Banditry is a thing. But it has typically arisen when people had to make the difficult decision between starving to death and resorting to activity that contains a significant risk of death and capture (which under most governments in history has also meant death.) It requires organization, a black market infrastructure, and ties to local communities. It’s not just dudes waiting in the forest, but I don’t think there are any games at all that try to provide context for the mobs you face. (Horizon makes motions toward this, which mostly has the effect of revealing just how shallow this aspect of games is.) There’s no real ecology or political economy or legal paradigm. We usually just get “save the world by killing everything in your path.” CRPGs suffer from a critical lack of imagination about their storytelling and gameplay possibilities. Bethesda isn’t uniquely bad in this area, but they also don’t really stand out in any way.
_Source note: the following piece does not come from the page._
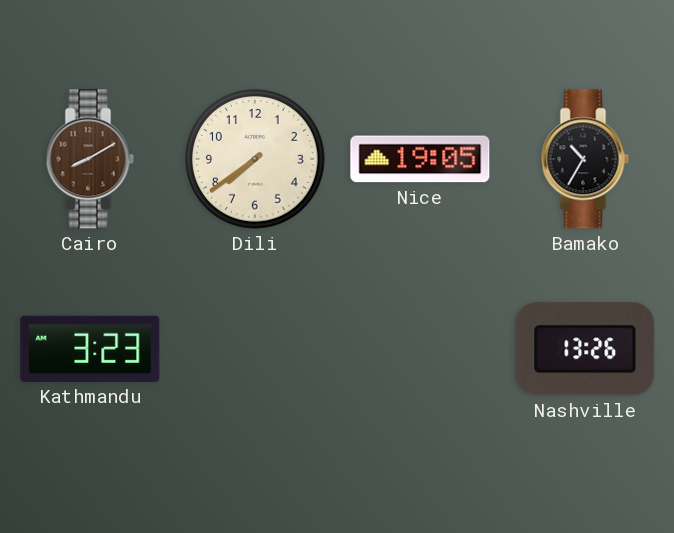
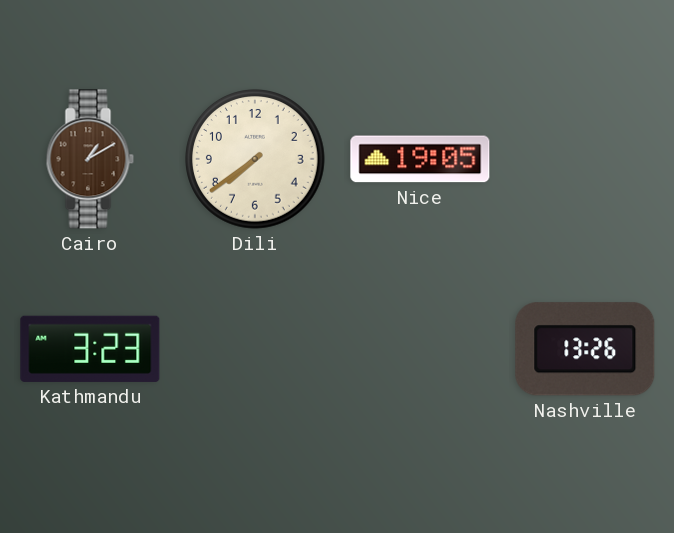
Cairo: 8:10 -> 1:10
Bamako: 10:35 -> none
This is an interview with Emil Pagliarulo, lead designer and writer on Starfield. He talks a lot about his time at Bethesda but also talks a bit about Starfield.

Reading him gush about his position was as fun as reading his gushing review for Thief: The Dark Project on Adrenaline Vault umpty-ump years ago. I liked that he name-dropped Thief a couple of times in this interview, too.
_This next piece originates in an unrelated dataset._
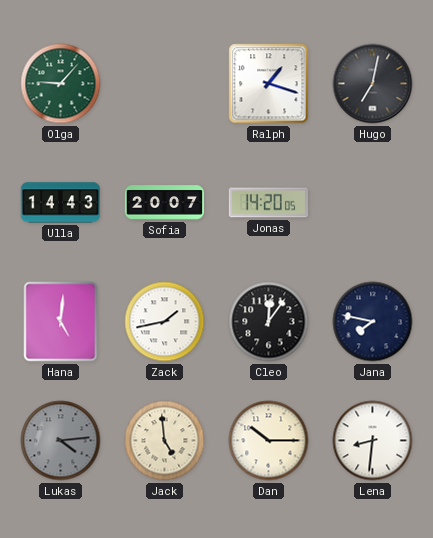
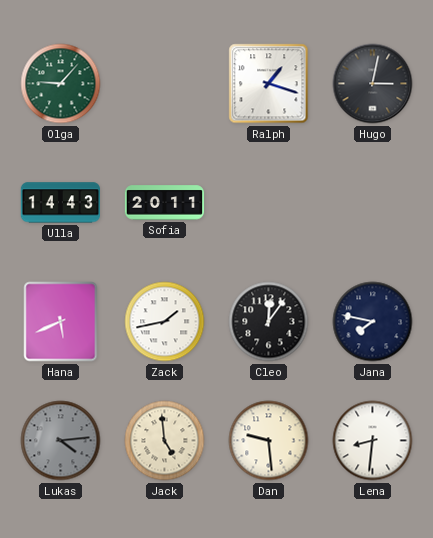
Hugo: 7:02 -> 3:02
Sofia: 20:07 -> 20:11
Jonas: 14:20 -> none
Hana: 5:01 -> 5:41
Dan: 10:15 -> 9:29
https://web.archive.org/web/20040420062759/http://www.avault.com/reviews/review_temp.asp?game=thief&page=1

I had no idea Emil worked for the Avault! I know him as the dark brotherhood quest designer starting in Oblivion.

Yeah, could definitely feel his passion in the way he talked about his job. That’s awesome…and rare.

Oh wow, avault!

I wrote a review for them once upon a time, as a free lance writer. It was an old Wii game called Carnival Games. Talk about giving the jank to the new guy. :)

We had a fight with the owner back in the day, stupid tempest in a teapot stuff. I always liked the site, anyway.

It’s a short one, but here’s a new video.

I don’t have a Twitter account, but if you’re into mysterious tweets, here you go:

Stephen Ford appears to be an actor, so I would assume he has a part to play in the game.

I like that he made a TARS reference. TARS is one of my favorite characters in any movie.

New video, focusing on the music of Starfield.

I am kind of getting annoyed by these “updates” on starfield that tell us so little about the actual game.

The best gameplay for me in elderscrolls was being stuck in dungeons in daggerfall ,desperately trying to climb a shaft out, almost making it, slipping, and falling back into the depths. I never even got close to beating that game but I had ADVENTURES

To the point of that video, cresting a mountain or coming out of a fight right when the music changes to something grandiose made for some awesome Skyrim moments. The darker ambient tracks within a dungeon were the same way, adding to the creepiness and tension.

That was because the dungeons, some of them at least, were randomly created, and sometimes that process neglected to include an egress. Oops. Happened a lot to me.

Same. I’m hoping we get a big gameplay reveal here soon so I can start getting hyped. Instead all these little videos/blogs/updates just annoy me.